Created on 2024-01-16 with reprex v2.1.0

And then here's an example of how adding collect() returns the correct info.

library(DBI)
library(dplyr, warn.conflicts = FALSE )
library(dbplyr, warn.conflicts = FALSE)

con <- dbConnect(odbc::odbc(), 
                 dsn = [...], 
                 uid = [...}
                 pwd = [...])

con |> 
  tbl(in_schema([...], [...])  |> 
  summarize(n_distinct(DISTRICT_CODE)) |> 
  collect()
#> # A tibble: 1 × 1
#>   `n_distinct(DISTRICT_CODE)`
#>                         <dbl>
#> 1                          12

Created on 2024-01-16 with reprex v2.1.0

So it tells me there are only two distinct values without including collect() when there are truly 12.

I don't think I added in my previous posts that I load dbplyr because of the in_schema() function (but don't expect that it's very relevant).

hadley commented 8 months ago

I think I'm getting a glimmer of what's going wrong here.
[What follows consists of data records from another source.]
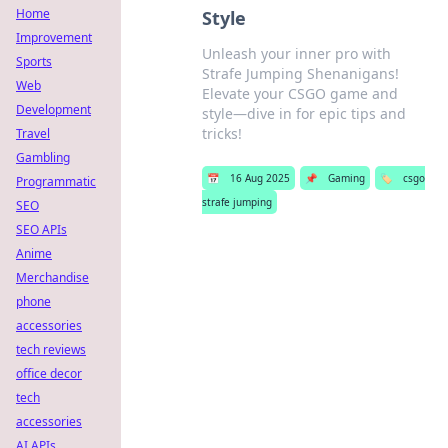
Home
Style
Improvement
Unleash your inner pro with
Sports
Strafe Jumping Shenanigans!
Web
Elevate your CSGO game and
Development
style—dive in for epic tips and
tricks!
Travel
Gambling
📅
16 Aug 2025
📌
Gaming
🏷️
csgo
Programmatic
strafe jumping
SEO
SEO APIs
Anime
Merchandise
phone
accessories
tech reviews
office decor
tech
accessories
AI APIs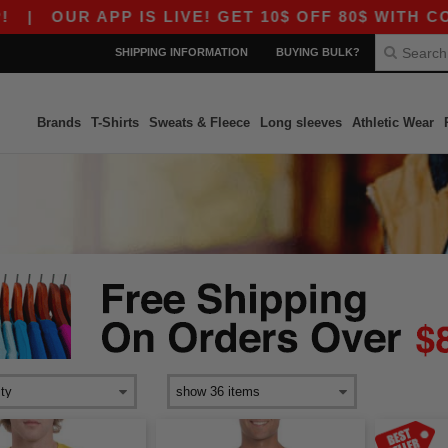
 APP IS LIVE! GET 10$ OFF 80$ WITH CODE APP1
SHIPPING INFORMATION
BUYING BULK?
Brands
T-Shirts
Sweats & Fleece
Long sleeves
Athletic Wear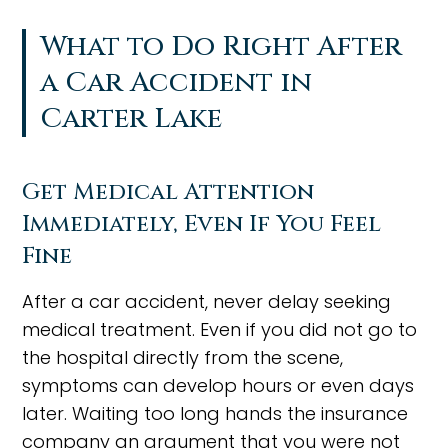
What to Do Right After
a Car Accident in
Carter Lake
Get Medical Attention
Immediately, Even If You Feel
Fine
After a car accident, never delay seeking
medical treatment. Even if you did not go to
the hospital directly from the scene,
symptoms can develop hours or even days
later. Waiting too long hands the insurance
company an argument that you were not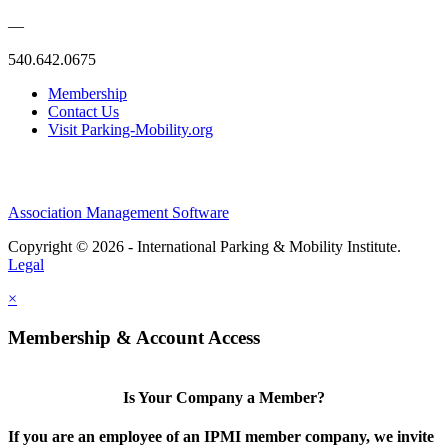
—
540.642.0675
Membership
Contact Us
Visit Parking-Mobility.org
Association Management Software
Copyright © 2026 - International Parking & Mobility Institute.
Legal
×
Membership & Account Access
Is Your Company a Member?
If you are an employee of an IPMI member company, we invite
Could you please run this code and send me the output?

my_tbl <- con |> tbl(in_schema([...], [...]) 

my_tbl |> 
  summarize(n_distinct(DISTRICT_CODE)) |> 
  head(6)

my_tbl  |> 
  summarize(n_distinct(DISTRICT_CODE)) |> 
  head(6) |> 
  show_query()

I think the problem might be that print() automatically calls head() in order to download only a small amount of data. In most databases we use LIMIT to compute that, and LIMIT is applied after the summaries have been computed. But Oracle doesn't support LIMIT so we instead do (e.g.) ROWNUM <= 6 and I'm guessing that's applied before the summaries are computed.
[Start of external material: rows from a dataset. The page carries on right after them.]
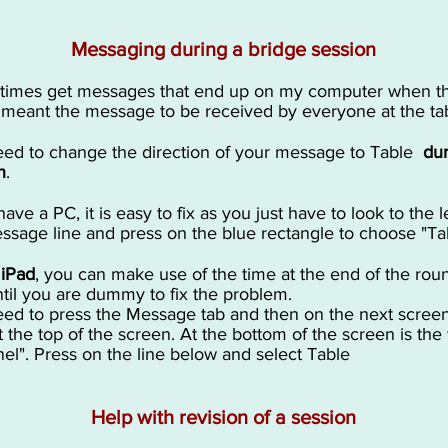
Messaging during a bridge session
times get messages that end up on my computer when t
 meant the message to be received by everyone at the t
ed to change the direction of your message to Table
dur
n
.
have a PC, it is easy to fix as you just have to look to the le
ssage line and press on the blue rectangle to choose "Ta
n
iPad
, you can make use of the time at the end of the roun
ntil you are dummy to fix the problem.
ed to press the Message tab and then on the next scree
t the top of the screen. At the bottom of the screen is the
el". Press on the line below and select Table
Help with revision of a session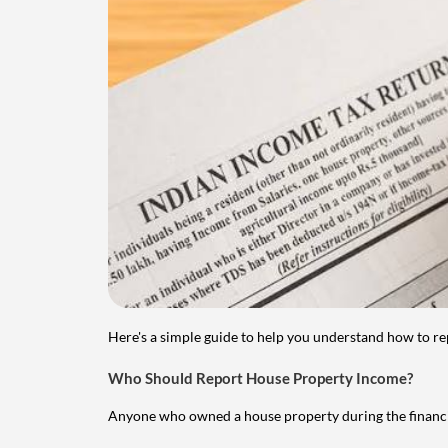
Here's a simple guide to help you understand how to re
Who Should Report House Property Income?
Anyone who owned a house property during the financial 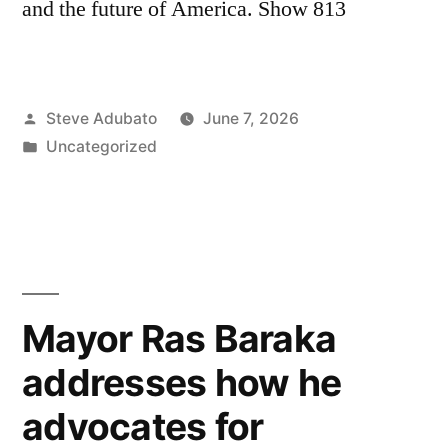
and the future of America. Show 813
Posted
Steve Adubato
June 7, 2026
by
Posted
Uncategorized
in
Mayor Ras Baraka
addresses how he
advocates for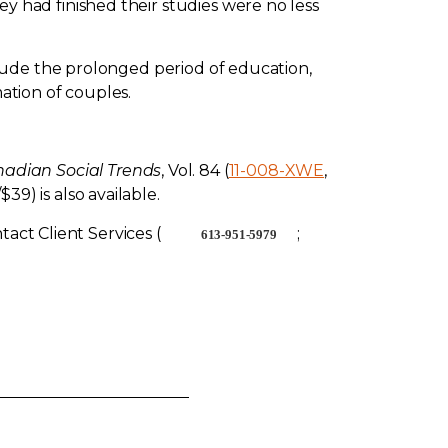
had finished their studies were no less
lude the prolonged period of education,
ation of couples.
adian Social Trends
, Vol. 84 (
11-008-XWE
,
/$39) is also available.
act Client Services (
;
613-951-5979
It looks like we need to always use ROWNUM in a subquery, as recommended by https://www.techonthenet.com/oracle/functions/rownum.php.
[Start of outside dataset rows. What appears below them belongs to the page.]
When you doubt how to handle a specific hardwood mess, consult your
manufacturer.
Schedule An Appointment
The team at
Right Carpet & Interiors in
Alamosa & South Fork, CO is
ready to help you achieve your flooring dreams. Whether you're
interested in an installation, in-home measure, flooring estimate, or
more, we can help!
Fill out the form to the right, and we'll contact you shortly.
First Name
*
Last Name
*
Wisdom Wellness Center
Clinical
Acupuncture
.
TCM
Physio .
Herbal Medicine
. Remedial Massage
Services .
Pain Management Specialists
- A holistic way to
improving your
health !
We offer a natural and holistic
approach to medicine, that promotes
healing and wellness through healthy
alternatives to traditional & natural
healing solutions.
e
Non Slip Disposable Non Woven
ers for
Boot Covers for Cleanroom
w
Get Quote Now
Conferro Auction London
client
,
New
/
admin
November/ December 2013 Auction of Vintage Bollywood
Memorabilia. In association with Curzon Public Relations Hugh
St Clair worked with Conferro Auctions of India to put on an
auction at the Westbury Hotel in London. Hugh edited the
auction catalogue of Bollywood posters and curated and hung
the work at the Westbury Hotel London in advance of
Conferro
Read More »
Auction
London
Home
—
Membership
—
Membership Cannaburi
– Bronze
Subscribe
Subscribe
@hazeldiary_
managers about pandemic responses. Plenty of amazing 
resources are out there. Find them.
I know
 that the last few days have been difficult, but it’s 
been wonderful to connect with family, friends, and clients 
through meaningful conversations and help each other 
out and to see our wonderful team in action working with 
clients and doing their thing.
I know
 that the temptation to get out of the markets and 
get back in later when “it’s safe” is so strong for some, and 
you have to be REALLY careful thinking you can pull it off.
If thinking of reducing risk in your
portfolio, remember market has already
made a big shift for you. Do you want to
nilescbn commented 8 months ago

Okay, thank you Hadley. Here's the copy/paste output from reprex() from the code you shared (with certain entries masked with [...] again).

my_tbl |> 
  summarize(n_distinct(DISTRICT_CODE)) |> 
  head(6)
#> # Source:   SQL [1 x 1]
#> # Database: Oracle 19.00.0000[...]
#>   `n_distinct(DISTRICT_CODE)`
#>                         <dbl>
#> 1                           1

my_tbl  |> 
  summarize(n_distinct(DISTRICT_CODE)) |> 
  head(6) |> 
  show_query()
#> <SQL>
#> SELECT COUNT(DISTINCT "DISTRICT_CODE") AS "n_distinct(DISTRICT_CODE)"
#> FROM "[...]"."[...]"
#> WHERE (ROWNUM <= 6)

Created on 2024-01-17 with reprex v2.1.0

Following that link you sent on subqueries, I can confirm that running this SQL chunk returns the correct result (and also, that query from show_query() produces the wrong count).

SELECT *
FROM (SELECT COUNT(DISTINCT "DISTRICT_CODE") AS "n_distinct(DISTRICT_CODE)"
      FROM "RECFIN_MARTS"."COMPREHENSIVE_REC_CATCH_EST")
WHERE ROWNUM <= 6;

The odd thing is that I'm 99.9% sure that this behaviour is new. I've been using dplyr with this database pretty much as soon as Oracle was supported.

hadley commented 8 months ago

Oh yeah, it looks like it was introduced in #1292, so we made need to revert that change.

Thanks for helping me debug this problem!